§ REQUIRED ACTION
Those lines of the data that hold the word "laws" are to be copied out.

§ DATA TO USE

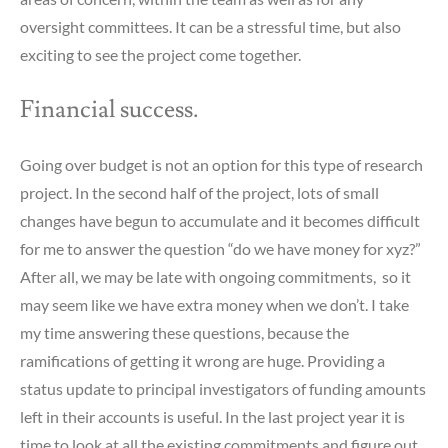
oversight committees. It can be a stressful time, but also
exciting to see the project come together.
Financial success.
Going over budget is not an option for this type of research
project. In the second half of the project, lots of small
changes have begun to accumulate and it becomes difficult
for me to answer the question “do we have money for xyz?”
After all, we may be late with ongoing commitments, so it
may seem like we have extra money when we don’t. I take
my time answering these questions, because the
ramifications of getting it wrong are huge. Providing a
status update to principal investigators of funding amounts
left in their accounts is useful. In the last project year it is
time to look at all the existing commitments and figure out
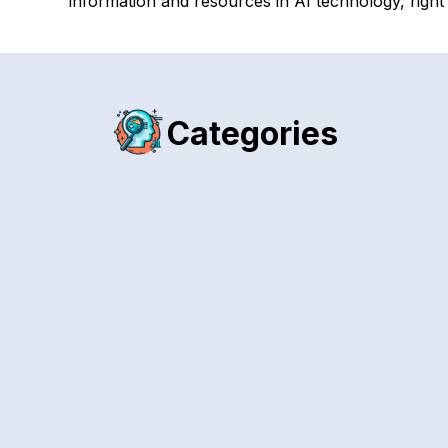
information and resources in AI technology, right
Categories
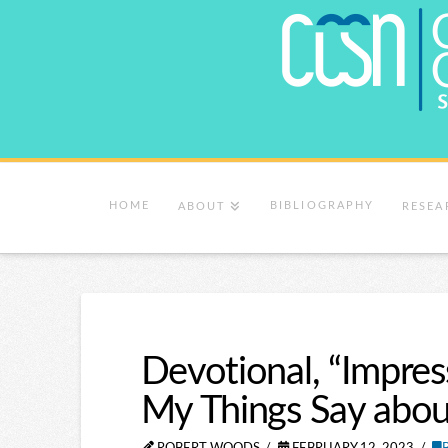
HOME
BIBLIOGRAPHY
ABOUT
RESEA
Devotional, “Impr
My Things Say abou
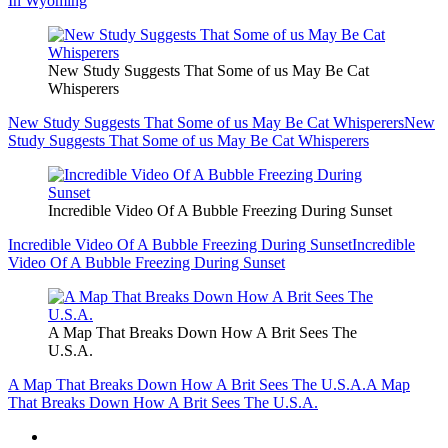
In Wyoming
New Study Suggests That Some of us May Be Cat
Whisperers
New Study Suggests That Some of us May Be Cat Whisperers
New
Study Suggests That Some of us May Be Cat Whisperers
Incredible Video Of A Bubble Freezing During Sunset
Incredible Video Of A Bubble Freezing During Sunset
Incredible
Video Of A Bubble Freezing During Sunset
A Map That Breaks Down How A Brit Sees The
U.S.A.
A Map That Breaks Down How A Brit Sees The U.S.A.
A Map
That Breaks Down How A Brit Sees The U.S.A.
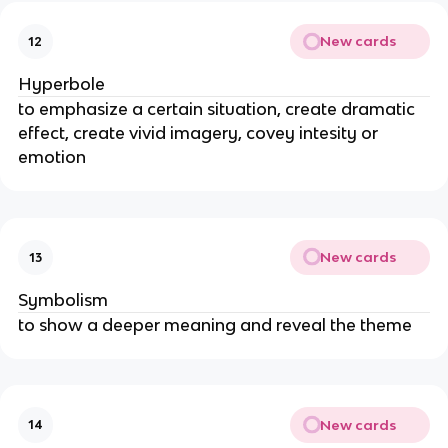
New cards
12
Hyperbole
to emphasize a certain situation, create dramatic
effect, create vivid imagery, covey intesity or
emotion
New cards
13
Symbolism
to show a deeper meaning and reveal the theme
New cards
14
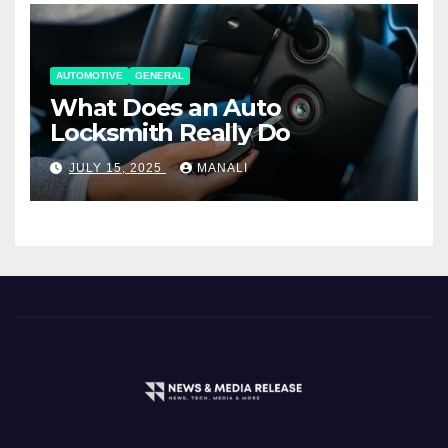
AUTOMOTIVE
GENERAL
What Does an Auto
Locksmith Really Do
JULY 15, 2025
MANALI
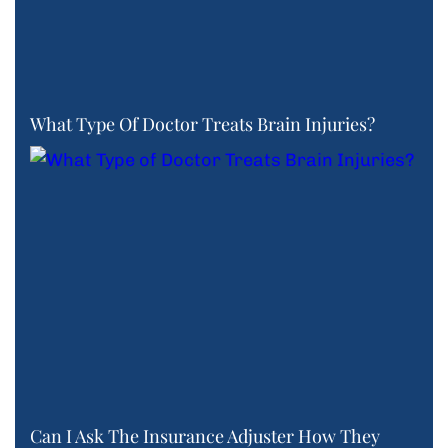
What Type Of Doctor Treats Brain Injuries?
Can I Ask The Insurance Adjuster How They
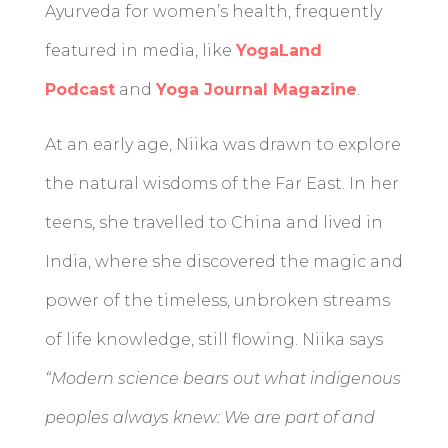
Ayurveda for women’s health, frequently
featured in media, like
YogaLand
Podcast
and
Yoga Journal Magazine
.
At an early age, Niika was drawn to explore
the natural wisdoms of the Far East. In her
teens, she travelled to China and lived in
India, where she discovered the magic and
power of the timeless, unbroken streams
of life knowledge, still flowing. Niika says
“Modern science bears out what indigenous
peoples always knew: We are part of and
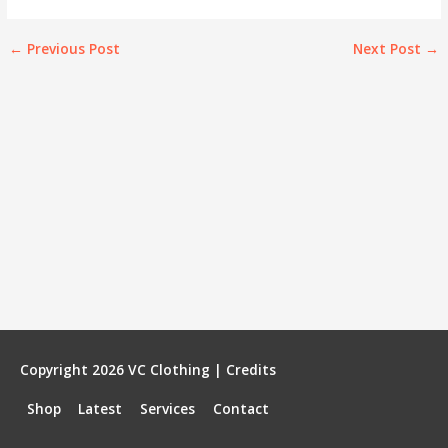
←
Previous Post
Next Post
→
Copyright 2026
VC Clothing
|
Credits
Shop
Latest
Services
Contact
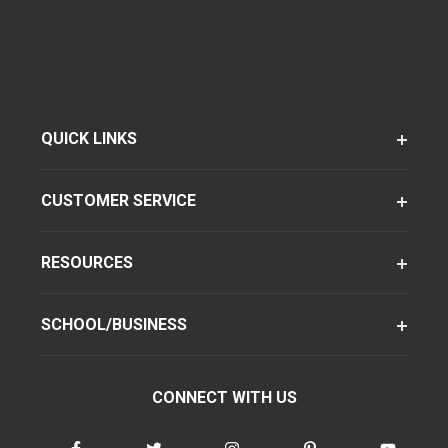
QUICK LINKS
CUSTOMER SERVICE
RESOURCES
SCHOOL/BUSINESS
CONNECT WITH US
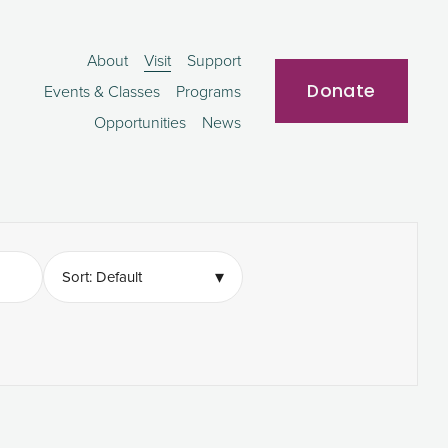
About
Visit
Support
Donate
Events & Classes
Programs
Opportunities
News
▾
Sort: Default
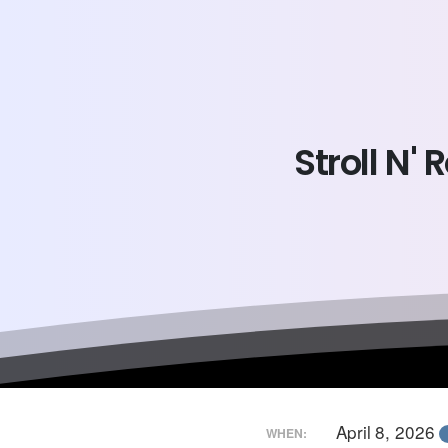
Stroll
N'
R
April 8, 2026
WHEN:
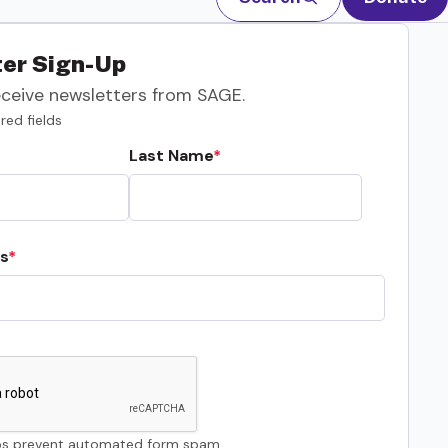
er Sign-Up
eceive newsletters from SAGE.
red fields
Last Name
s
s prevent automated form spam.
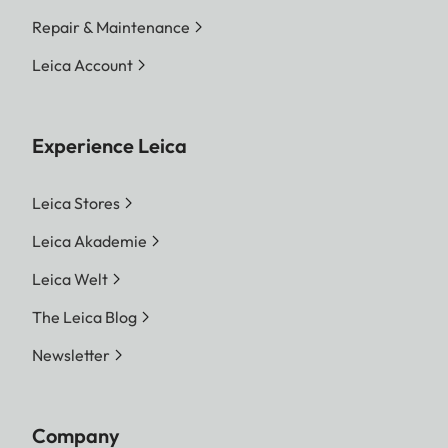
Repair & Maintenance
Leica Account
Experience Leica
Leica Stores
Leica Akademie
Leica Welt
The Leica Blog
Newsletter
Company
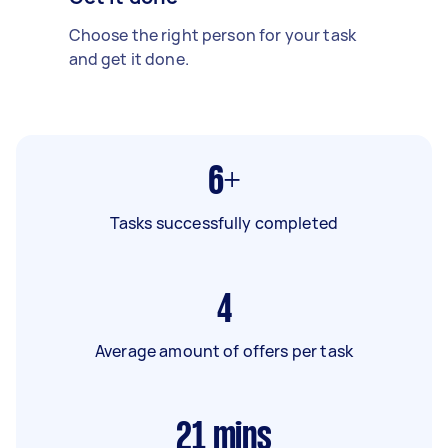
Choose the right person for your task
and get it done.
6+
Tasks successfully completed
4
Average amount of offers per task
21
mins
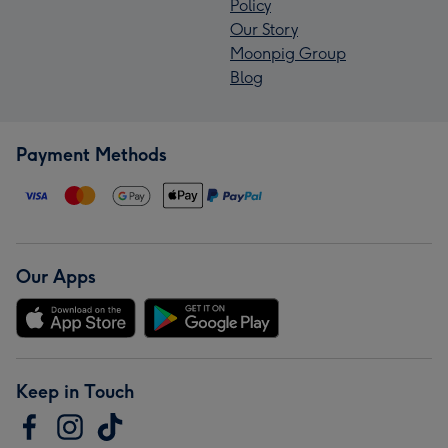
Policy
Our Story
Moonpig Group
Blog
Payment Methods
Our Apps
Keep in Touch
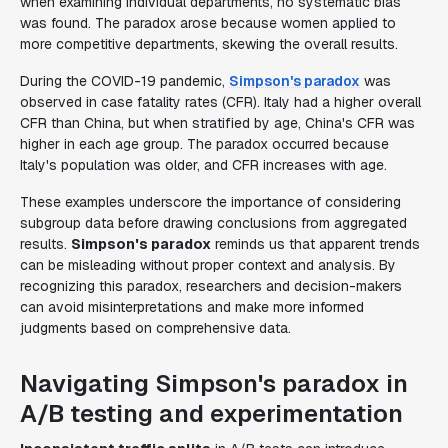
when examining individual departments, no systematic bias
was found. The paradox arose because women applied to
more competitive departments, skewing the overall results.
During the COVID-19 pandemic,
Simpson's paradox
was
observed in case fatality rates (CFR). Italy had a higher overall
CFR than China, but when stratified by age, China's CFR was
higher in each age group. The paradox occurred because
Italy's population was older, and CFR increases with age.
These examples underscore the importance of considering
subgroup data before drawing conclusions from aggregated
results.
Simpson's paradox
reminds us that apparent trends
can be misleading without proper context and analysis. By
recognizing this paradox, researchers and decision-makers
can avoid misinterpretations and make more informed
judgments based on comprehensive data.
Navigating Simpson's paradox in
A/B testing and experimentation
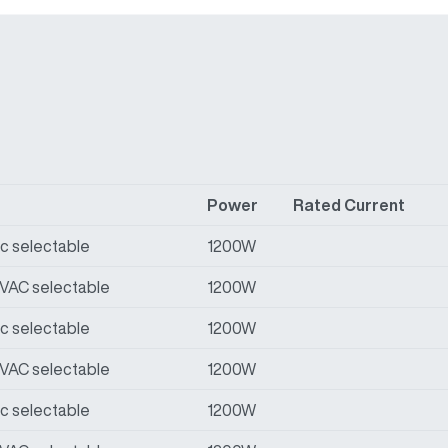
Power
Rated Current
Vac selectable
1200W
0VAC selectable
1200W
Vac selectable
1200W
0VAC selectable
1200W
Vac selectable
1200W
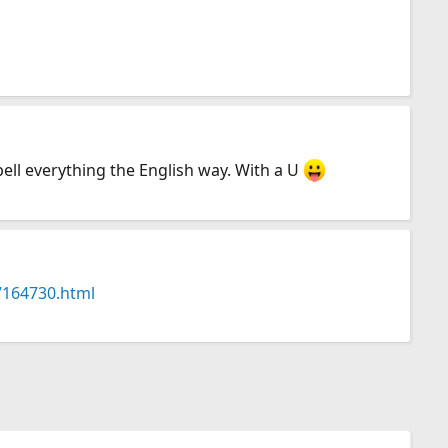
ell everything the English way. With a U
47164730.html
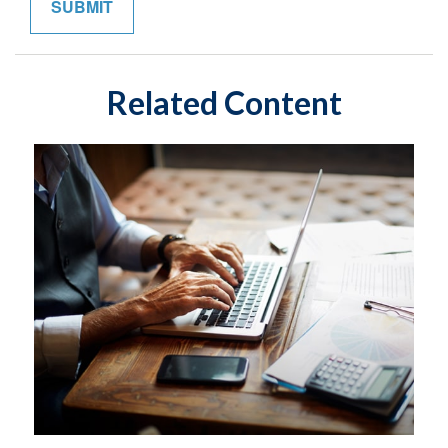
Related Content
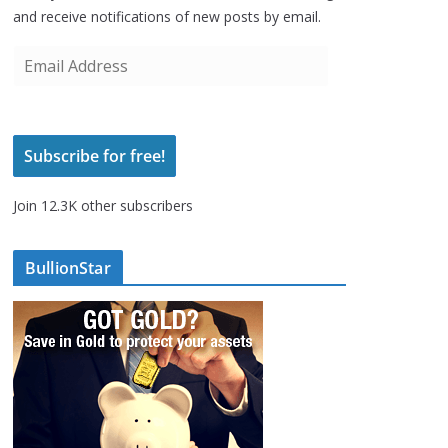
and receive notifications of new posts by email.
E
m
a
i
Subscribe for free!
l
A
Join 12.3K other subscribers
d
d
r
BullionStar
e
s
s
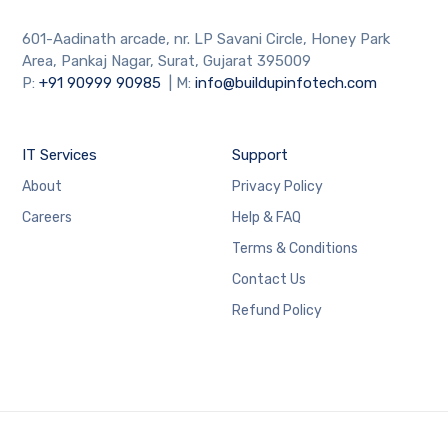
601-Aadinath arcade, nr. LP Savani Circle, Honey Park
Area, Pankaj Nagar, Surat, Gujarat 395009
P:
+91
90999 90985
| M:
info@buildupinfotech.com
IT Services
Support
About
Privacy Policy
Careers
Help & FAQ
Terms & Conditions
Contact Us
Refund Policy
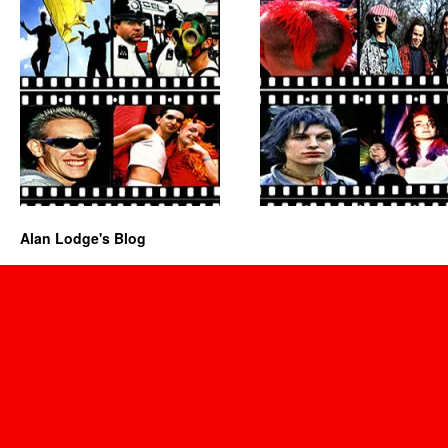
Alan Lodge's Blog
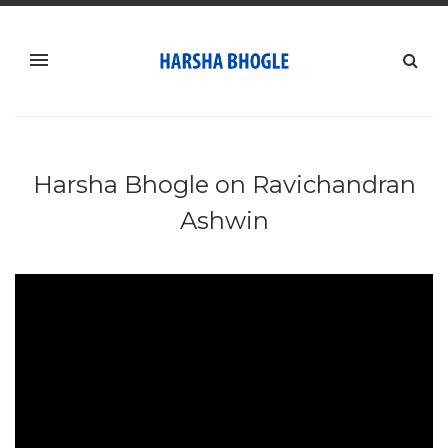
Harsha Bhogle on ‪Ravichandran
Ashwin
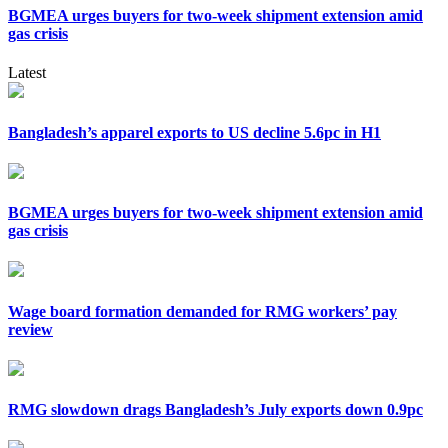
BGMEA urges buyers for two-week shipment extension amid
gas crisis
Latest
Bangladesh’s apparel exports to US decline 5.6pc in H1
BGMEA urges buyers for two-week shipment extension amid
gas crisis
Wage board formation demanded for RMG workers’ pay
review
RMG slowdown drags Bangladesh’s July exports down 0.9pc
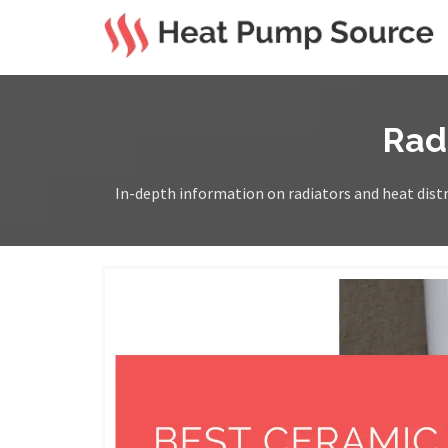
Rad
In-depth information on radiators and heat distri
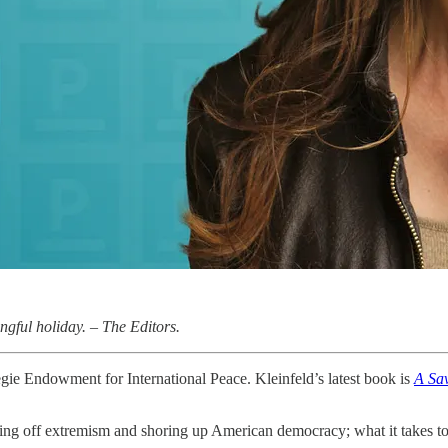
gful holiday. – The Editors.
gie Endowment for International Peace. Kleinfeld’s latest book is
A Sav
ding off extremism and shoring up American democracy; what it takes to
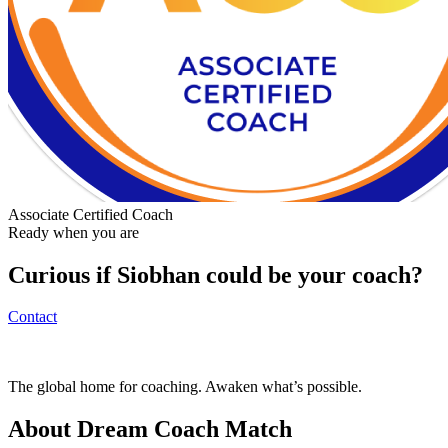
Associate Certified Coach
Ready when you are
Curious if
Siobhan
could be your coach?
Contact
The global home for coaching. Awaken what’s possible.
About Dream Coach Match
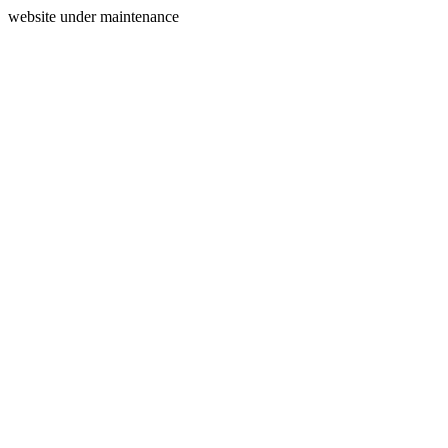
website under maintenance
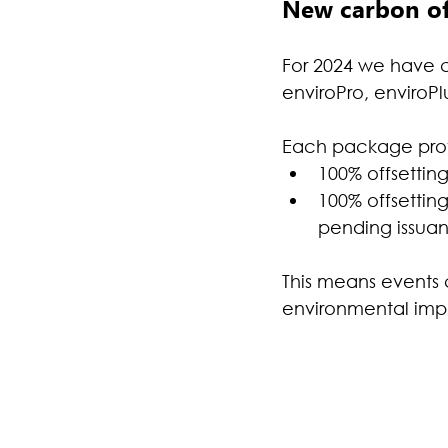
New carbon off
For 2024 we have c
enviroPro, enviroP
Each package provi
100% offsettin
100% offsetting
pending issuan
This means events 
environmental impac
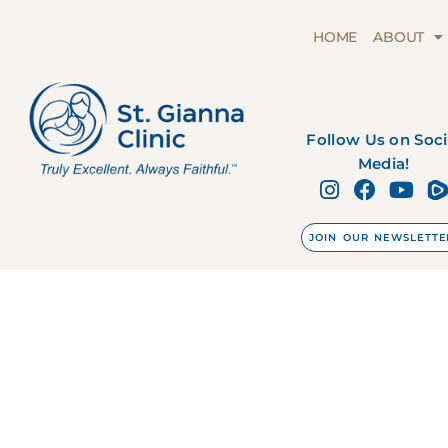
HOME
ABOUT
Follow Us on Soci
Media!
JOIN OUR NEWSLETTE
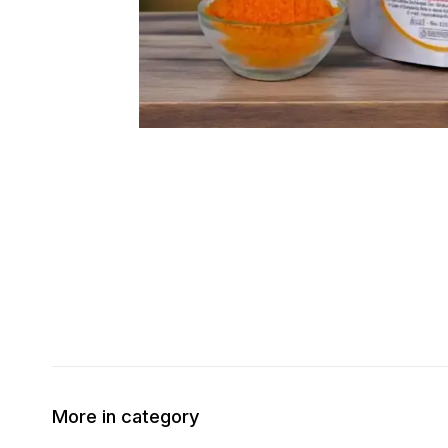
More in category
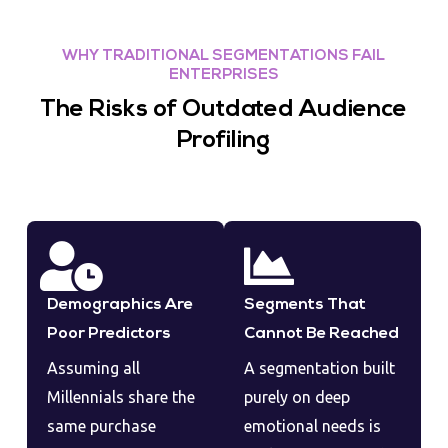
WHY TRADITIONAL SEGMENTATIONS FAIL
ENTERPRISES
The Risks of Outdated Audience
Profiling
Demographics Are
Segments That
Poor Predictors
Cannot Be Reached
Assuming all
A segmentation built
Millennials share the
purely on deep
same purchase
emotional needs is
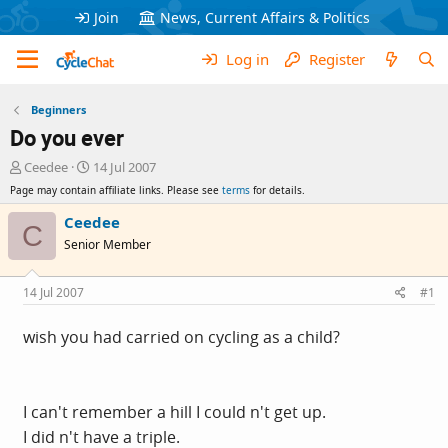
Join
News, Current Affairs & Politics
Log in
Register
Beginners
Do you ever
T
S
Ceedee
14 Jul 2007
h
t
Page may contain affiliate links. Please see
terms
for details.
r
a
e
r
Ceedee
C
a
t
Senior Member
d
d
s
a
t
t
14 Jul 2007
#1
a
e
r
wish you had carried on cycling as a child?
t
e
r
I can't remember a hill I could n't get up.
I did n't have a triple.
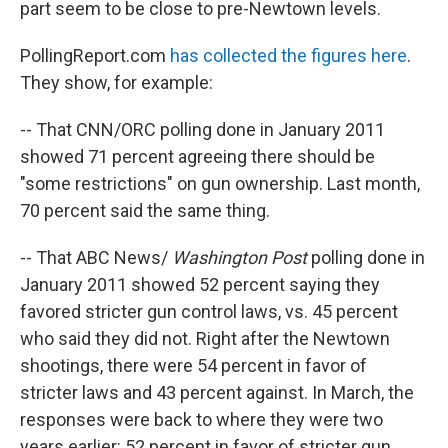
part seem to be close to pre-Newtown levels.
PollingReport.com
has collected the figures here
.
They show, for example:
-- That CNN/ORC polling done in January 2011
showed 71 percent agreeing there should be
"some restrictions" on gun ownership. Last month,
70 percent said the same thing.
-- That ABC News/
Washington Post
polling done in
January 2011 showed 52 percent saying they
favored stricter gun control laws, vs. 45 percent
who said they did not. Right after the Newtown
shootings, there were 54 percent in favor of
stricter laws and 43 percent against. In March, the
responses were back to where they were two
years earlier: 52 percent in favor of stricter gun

§ TASK RESPONSE
favored stricter gun control laws, vs. 45 percent
stricter laws and 43 percent against. In March, the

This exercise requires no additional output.